The University of Chicago’s two-story, 2,450-sf Warren Woods Ecological Field Station is the first Passive House-certified laboratory in North America and only the fifth in the world. “Passive House” standards achieve minimal energy usage for heating and cooling, despite the presence of a minus-80-degree-Celsius freezer, plant growth chambers, an incubator, and tools for DNA extraction, all of which generate a lot of heat, coupled with a humid environment and a high level of occupancy by researchers.
The field station, located on 42 acres of land near Warren Woods State Park in southwestern Michigan, includes a main building with a fully equipped 450-sf wet laboratory, 35-seat seminar space for educational programs, kitchen, and a screened porch, plus three detached sleeping cabins and a bath house. The facility is owned and operated by the Department of Ecology and Evolution at the University of Chicago.
The area features lowland hardwood forest, climax beech-maple forest, remnant wet prairie, and part of the Galien River.

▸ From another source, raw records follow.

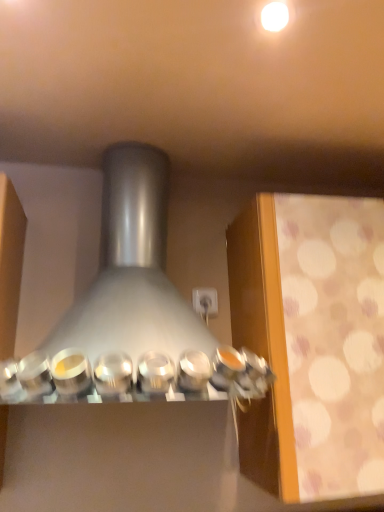 Question: Considering the positions of white glossy light bulb at upper center and satin silver range hood at center in the image, is white glossy light bulb at upper center bigger or smaller than satin silver range hood at center?

Choices:
 (A) big
 (B) small

Answer: (B)

Question: Is white glossy light bulb at upper center wider or thinner than satin silver range hood at center?

Choices:
 (A) thin
 (B) wide

Answer: (A)

Question: From their relative heights in the image, would you say white glossy light bulb at upper center is taller or shorter than satin silver range hood at center?

Choices:
 (A) short
 (B) tall

Answer: (A)

Question: From the image's perspective, relative to white glossy light bulb at upper center, is satin silver range hood at center above or below?

Choices:
 (A) below
 (B) above

Answer: (A)

Question: Is point (173, 348) positioned closer to the camera than point (264, 24)?

Choices:
 (A) farther
 (B) closer

Answer: (A)

Question: Is satin silver range hood at center inside or outside of white glossy light bulb at upper center?

Choices:
 (A) outside
 (B) inside

Answer: (A)

Question: Is satin silver range hood at center wider or thinner than white glossy light bulb at upper center?

Choices:
 (A) thin
 (B) wide

Answer: (B) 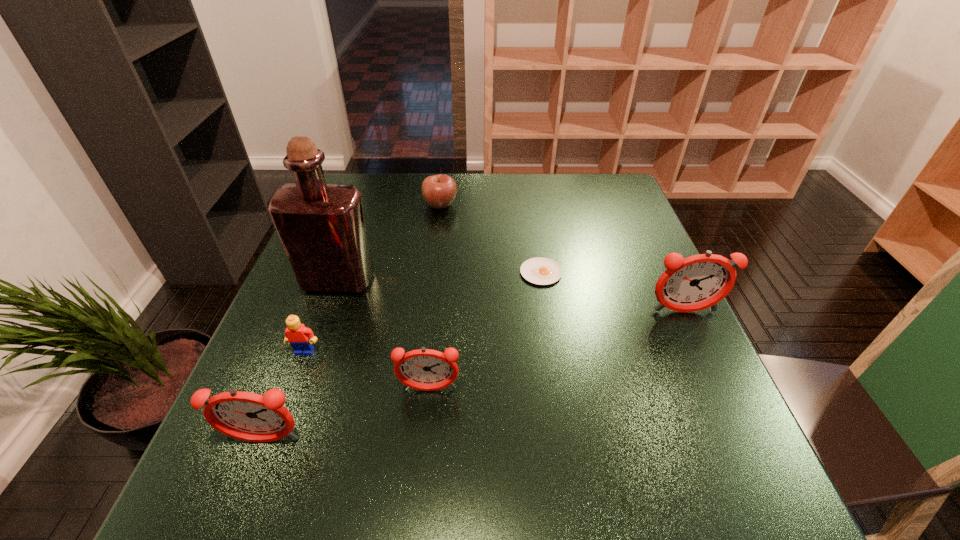 Find the location of a particular element. The width and height of the screenshot is (960, 540). object located in the near edge section of the desktop is located at coordinates (247, 416).

Identify the location of alarm clock that is at the left edge. The width and height of the screenshot is (960, 540). (247, 416).

Where is `liquor that is at the left edge`? This screenshot has width=960, height=540. liquor that is at the left edge is located at coordinates (321, 226).

In order to click on Lego positioned at the left edge in this screenshot , I will do `click(301, 338)`.

In order to click on object that is at the right edge in this screenshot , I will do `click(691, 284)`.

Locate an element on the screen. The height and width of the screenshot is (540, 960). object situated at the near left corner is located at coordinates (247, 416).

Find the location of a particular element. The height and width of the screenshot is (540, 960). vacant space at the far edge is located at coordinates (550, 212).

You are a GUI agent. You are given a task and a screenshot of the screen. Output one action in this format:
    pyautogui.click(x=<x>, y=<y>)
    Task: Click on the vacant space at the near edge of the desktop
    Image resolution: width=960 pixels, height=540 pixels.
    Given the screenshot: What is the action you would take?
    pyautogui.click(x=516, y=448)

I want to click on vacant point at the right edge, so click(x=680, y=381).

The width and height of the screenshot is (960, 540). Identify the location of vacant region at the far left corner of the desktop. (357, 180).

Research by faculty, postdoctoral students, and graduate students focuses on the origin and maintenance of biodiversity in butterflies, evolutionary trajectories, genetic basis of plant-pathogen interactions, origin of new genes, population dynamics of defoliating insects, and ecological interactions between local species, as well as botanical experiments in three fenced test plots. The facility is used primarily in the spring, summer, and fall, and occasionally in winter.
The heat-generating laboratory is located on the cooler north side of the building to reduce overheating. Extensive glazing, incorporating perforated steel sliding screen panels for solar shading, lines the south façade, where the main seminar space is located. With no furnace or air conditioning, a super-insulated building shell and an insulated foundation system, patented by GO Logic, will keep heating costs to $200 to $300 annually, 10 times less than a standard code-compliant building of the same size and layout. The façade is cedar, with a steel roof. Future plans include installation of a partial green roof to provide further interior cooling in the summer.
The facility has been awarded Passive House certification by the Passivhaus Institut in Darmstadt, Germany. Unlike LEED certification, which considers a variety of factors—including location, water efficiency, and use of reclaimed materials—Passive House certification focuses exclusively on energy savings.